Saturday, 9 February 2013

Drones, Assassination, and Unchecked Executive Power Democracy on Trial

Drones, Assassination, and Unchecked Executive Power
Democracy on Trial

by NORMAN POLLACK


February 8, 2013
The Memo released this week legitimating political murder is a farce, were it not a serious cover-up of extreme violations of international law and the profound negation of human decency. We thought John Yoo’s apologia for torture in the Bush II administration was egregious, and that the Office of Legal Counsel was like a cancerous cell (as well as cell of rightwing zealots rubber-stamping whomever called the shots); but this takes the cake, anonymous in authorship, the Memo—its parentage still enshrouded in secrecy, thanks to Obama’s fanaticism about the National Security State—dodges every major question one expects from a forthright declaration of government policy.
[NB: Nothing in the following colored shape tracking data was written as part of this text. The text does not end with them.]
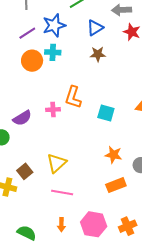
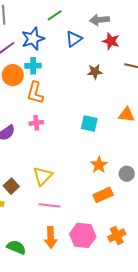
brown star: (98, 54) -> (95, 72), moved
orange L-shape: (73, 97) -> (35, 93), moved
orange star: (113, 155) -> (99, 165), turned 30
orange arrow: (61, 225) -> (51, 237), size x1.5

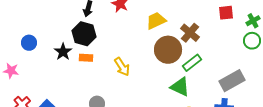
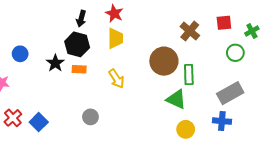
yellow trapezoid: (156, 21) -> (115, 38), moved, turned 115
brown cross: (190, 33) -> (190, 31), moved
green circle: (252, 41) -> (235, 53), moved
green rectangle: (192, 63) -> (189, 74), turned -54

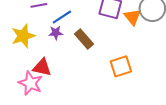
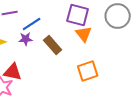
orange triangle: (132, 17) -> (84, 34), moved

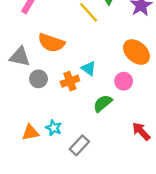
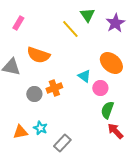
cyan triangle: (89, 68) -> (84, 76), moved
gray circle: (38, 79) -> (34, 94), moved
green semicircle: (103, 103) -> (107, 110), moved, turned -30

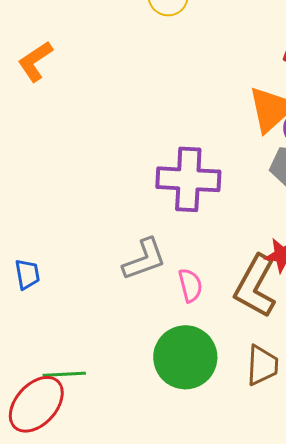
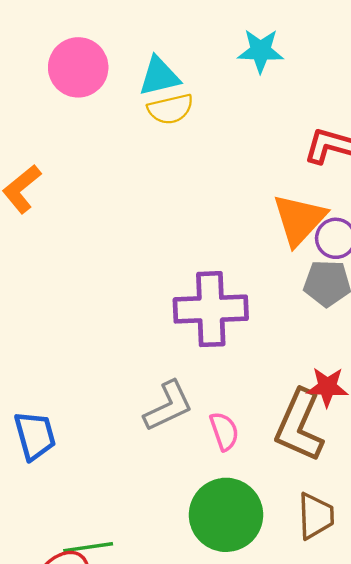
blue trapezoid: (27, 274) -> (35, 436), size x1.4

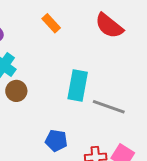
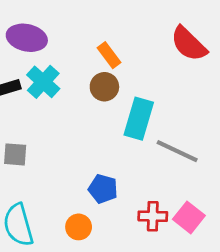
orange rectangle: (51, 23) -> (109, 55), moved
brown circle: (16, 91) -> (104, 87), moved

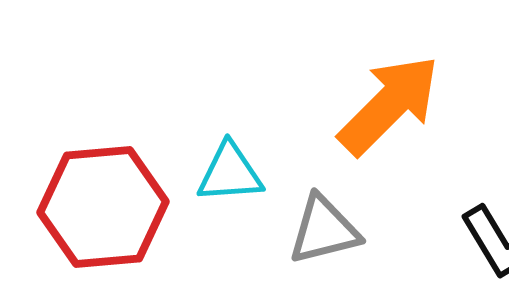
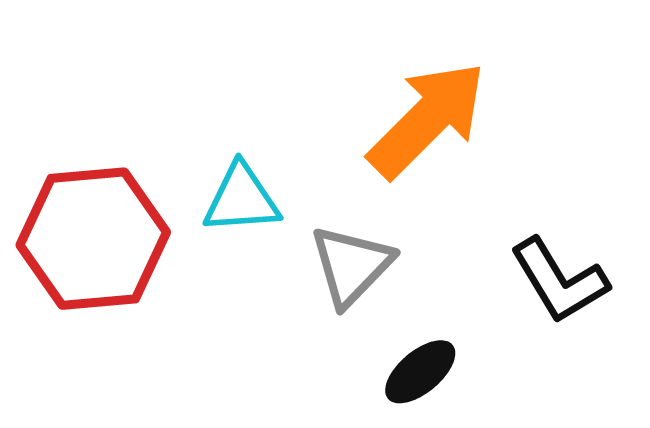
gray triangle: (324, 230) -> (351, 265), turned -32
Of course, why expect more? And its release—a carefully planned "leak." Not some brilliant, forceful reporting by NBC, but timed to precede John Brennan’s Senate testimony, as if, somehow, its content would make everything o.k., answer all doubts, and let the administration come out smelling like a rose.

No, Brennan, perhaps more than ever (I’m sure he vetted the Memo’s every word), comes off as an ICC (International Criminal Court) poster boy, from heightened interrogation to Svengalian promotion of the obliteration of fellow humans, to (next chapter) chief cyber warrior, always with the president’s ear, not that Obama needs much coaxing in these or other foreign- and military-policy areas, particularly the vastly expanded dependence on the CIA in issuing it a licence to kill (something his other favorite JSOC does not yet enjoy).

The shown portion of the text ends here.